Regarding image analysis this signifies an evolution from single
images to collections of time-varying imagery. Time-varying
imagery collections may range from continuous video segments
to sequence of static images that differ by seconds, minutes, or
even days, depending on the temporal resolution of the event
that they are used to describe. We use the term motion imagery
(MI) to refer to these multitemporal image datasets. The
processing and analysis of spatiotemporal datasets is
introducing interesting data handling challenges, mostly
associated with the large volumes of datasets, the corresponding
processing times, and the diverse nature of information
contained in them.
The efficient modeling of spatiotemporal events is a major
research challenge and an important step towards the analysis
and management of large spatiotemporal datasets. Relevant
research includes the work of [Smith & Kanade, 1995] on the
analysis of visual and speech properties to construct “skim”

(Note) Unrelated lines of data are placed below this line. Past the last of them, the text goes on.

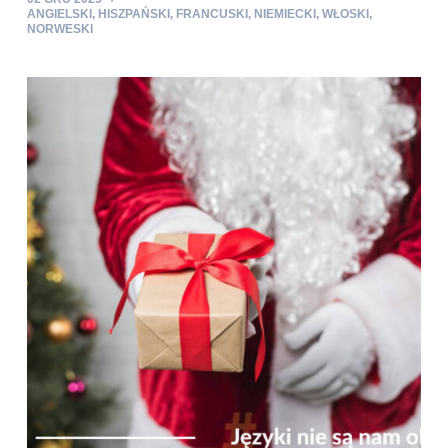
ANGIELSKI
,
HISZPAŃSKI
,
FRANCUSKI
,
NIEMIECKI
,
WŁOSKI
,
NORWESKI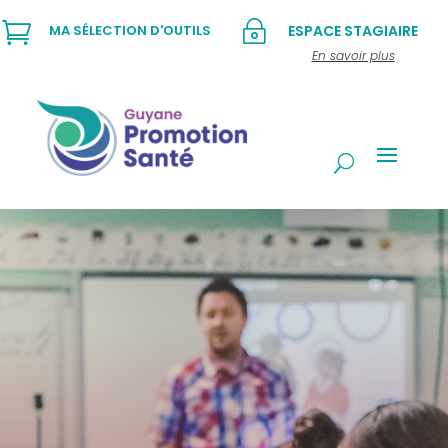

~
MA SÉLECTION D'OUTILS
ESPACE STAGIAIRE
En savoir plus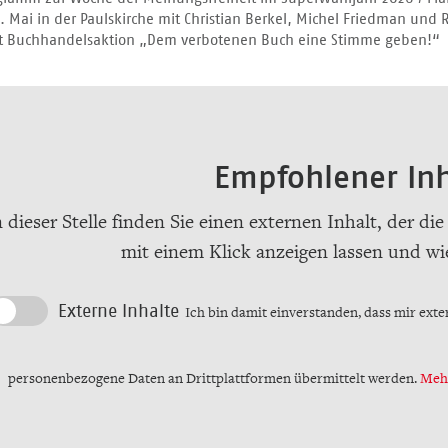
 Mai in der Paulskirche mit Christian Berkel, Michel Friedman und 
ut Buchhandelsaktion „Dem verbotenen Buch eine Stimme geben!“
Empfohlener Inh
 dieser Stelle finden Sie einen externen Inhalt, der die
mit einem Klick anzeigen lassen und wi
Externe Inhalte
Ich bin damit einverstanden, dass mir ext
personenbezogene Daten an Drittplattformen übermittelt werden.
Mehr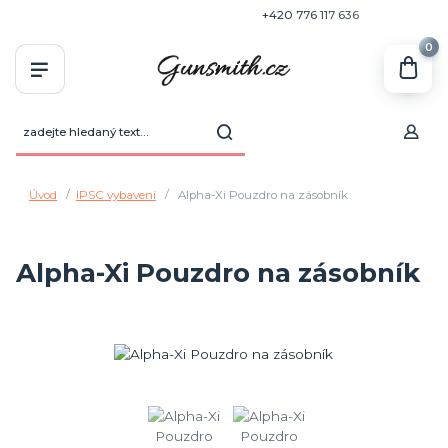
+420 770 636 646
+420 776 117 636
0
Úvod
IPSC vybavení
Alpha-Xi Pouzdro na zásobník
Alpha-Xi Pouzdro na zásobník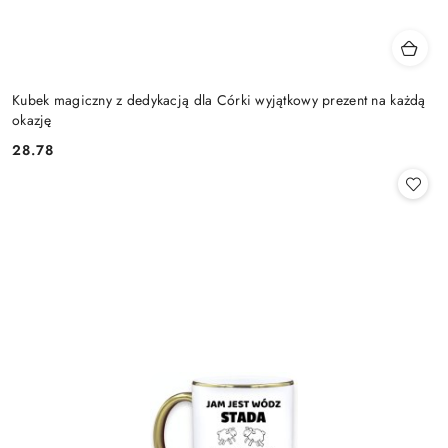
Kubek magiczny z dedykacją dla Córki wyjątkowy prezent na każdą
okazję
28.78
Cena: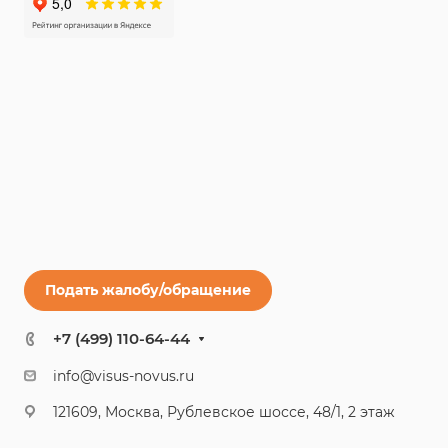
Подать жалобу/обращение
+7 (499) 110-64-44
info@visus-novus.ru
121609, Москва, Рублевское шоссе, 48/1, 2 этаж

video synopses by merging select segments of the original
video. The extraction of select key frames for the generation of
video summaries has also been addressed in [Yeung & Yeo,
1997]. [Pfoser and Theodoridis, 2000] provide a spatio-
temporal synthetic dataset generator to simulate movement
trajectories, analyze novel index schemes for moving points
using tree structures. The indexing and querying of moving
points is also addressed in [Vazirgiannis & Wolfson, 2001],
while [Sistla et al., 1997; Wolfson et al., 1999] discuss the use
of future temporal logic for modeling and querying moving
objects. Work on indexing animated objects is reported in
[Kollios et al., 2001], while [Tao & Papadias, 2001] propose a
framework for indexing and querying spatiotemporal data by
constructing new tree structures.
In [Stefanidis et al., 2001] we introduced a general framework
for the summarization of spatiotemporal trajectories considering
point datasets (a point changing its position over time). This
was in accordance to the above-mentioned relevant works,
where moving objects are reduced to a point representation,
ignoring spatial extent of objects and the variations of their
outlines. In this paper we move beyond this simplification,
extending the framework introduced in [Stefanidis et al., 2001]

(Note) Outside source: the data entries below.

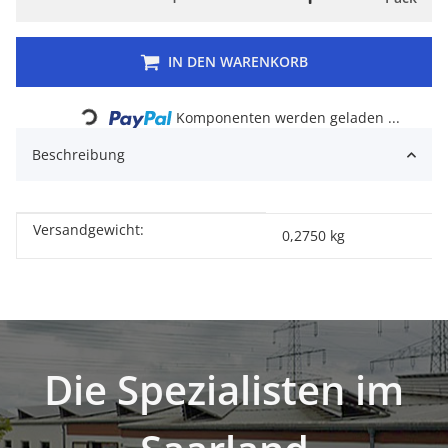
IN DEN WARENKORB
Loading...
Komponenten werden geladen ...
Beschreibung
Versandgewicht:
Produkteigenschaft
Wert
0,2750 kg
Die Spezialisten im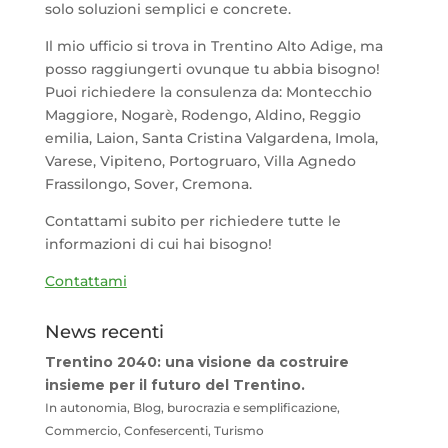
solo soluzioni semplici e concrete.
Il mio ufficio si trova in Trentino Alto Adige, ma
posso raggiungerti ovunque tu abbia bisogno!
Puoi richiedere la consulenza da: Montecchio
Maggiore, Nogarè, Rodengo, Aldino, Reggio
emilia, Laion, Santa Cristina Valgardena, Imola,
Varese, Vipiteno, Portogruaro, Villa Agnedo
Frassilongo, Sover, Cremona.
Contattami subito per richiedere tutte le
informazioni di cui hai bisogno!
Contattami
News recenti
Trentino 2040: una visione da costruire
insieme per il futuro del Trentino.
In autonomia, Blog, burocrazia e semplificazione,
Commercio, Confesercenti, Turismo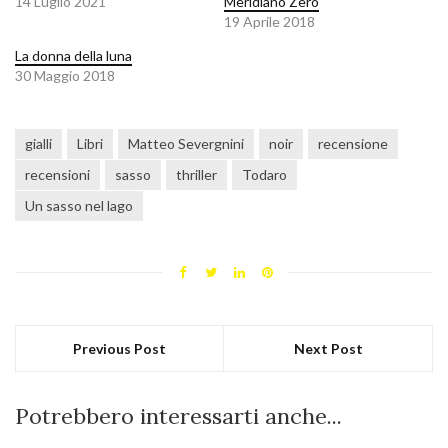
14 Luglio 2021
Meridiano Zero
19 Aprile 2018
La donna della luna
30 Maggio 2018
gialli
Libri
Matteo Severgnini
noir
recensione
recensioni
sasso
thriller
Todaro
Un sasso nel lago
Previous Post
Next Post
Potrebbero interessarti anche...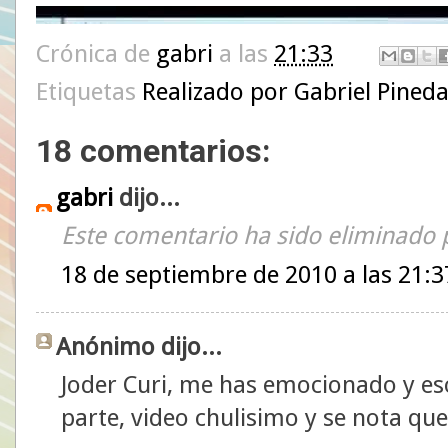
Crónica de
gabri
a las
21:33
Etiquetas
Realizado por Gabriel Pineda
18 comentarios:
gabri
dijo...
Este comentario ha sido eliminado p
18 de septiembre de 2010 a las 21:3
Anónimo dijo...
Joder Curi, me has emocionado y eso
parte, video chulisimo y se nota qu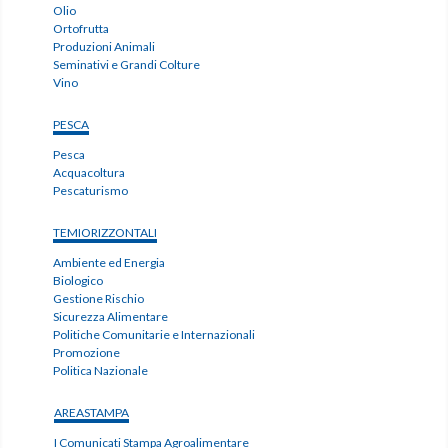
Olio
Ortofrutta
Produzioni Animali
Seminativi e Grandi Colture
Vino
PESCA
Pesca
Acquacoltura
Pescaturismo
TEMIORIZZONTALI
Ambiente ed Energia
Biologico
Gestione Rischio
Sicurezza Alimentare
Politiche Comunitarie e Internazionali
Promozione
Politica Nazionale
AREASTAMPA
I Comunicati Stampa Agroalimentare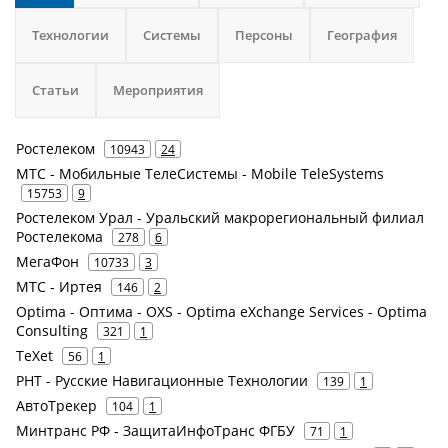
Технологии
Системы
Персоны
География
Статьи
Мероприятия
Ростелеком
10943
24
МТС - Мобильные ТелеСистемы - Mobile TeleSystems
15753
9
Ростелеком Урал - Уральский макрорегиональный филиал
Ростелекома
278
6
МегаФон
10733
3
МТС - Иртея
146
2
Optima - Оптима - OXS - Optima eXchange Services - Optima
Consulting
321
1
TeXet
56
1
РНТ - Русские Навигационные Технологии
139
1
АвтоТрекер
104
1
Минтранс РФ - ЗащитаИнфоТранс ФГБУ
71
1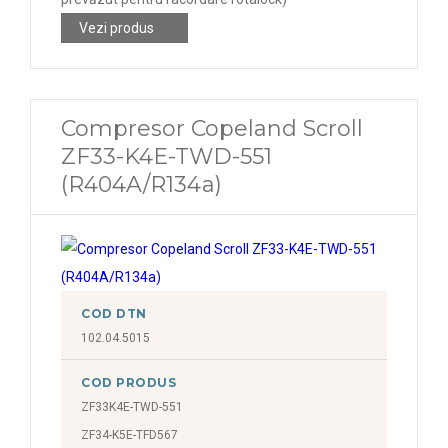
Vezi produs
Compresor Copeland Scroll
ZF33-K4E-TWD-551
(R404A/R134a)
COD DTN
102.04.5015
COD PRODUS
ZF33K4E-TWD-551
ZF34-K5E-TFD567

to accommodate the spatial extent of objects. This allows us to
consider not only the movement but also the deformation of
spatial objects, introducing a more comprehensive
spatiotemporal model than the currently existing ones. At the
core of our work is the concept of the spatiotemporal helix, a
novel spatiotemporal object model. It allows us to model object
movements and deformations, supporting complex
spatiotemporal analysis.
This is a key development to support the analysis of
spatiotemporal phenomena that have certain spatial extent and
change their position and/or extent over time. Such phenomena
can be slowly moving (e.g. urbanization trends depicted in a
series of monthly satellite images) or rapidly evolving (e.g.
hurricanes depicted in hourly or daily datasets), and they take
place over a fixed area (e.g. flooding) or may be constantly
changing their location (e.g. a moving fire front).
The rest of the paper is organized as follows: In Section 2 we
introduce the concept of the spatiotemporal helix as a concise
representation of spatiotemporal events. The automated
generation of spatiotemporal helixes makes use of two
automated techniques we have developed: a technique based on
self-organizing maps for the generalization of point trajectories
(Section 3) and differential snakes, an extension of the model of
deformable contour models to perform outline comparison
(Section 4). Section 5 addresses spatiotemporal analysis issues
using helixes with final comments following in section 6.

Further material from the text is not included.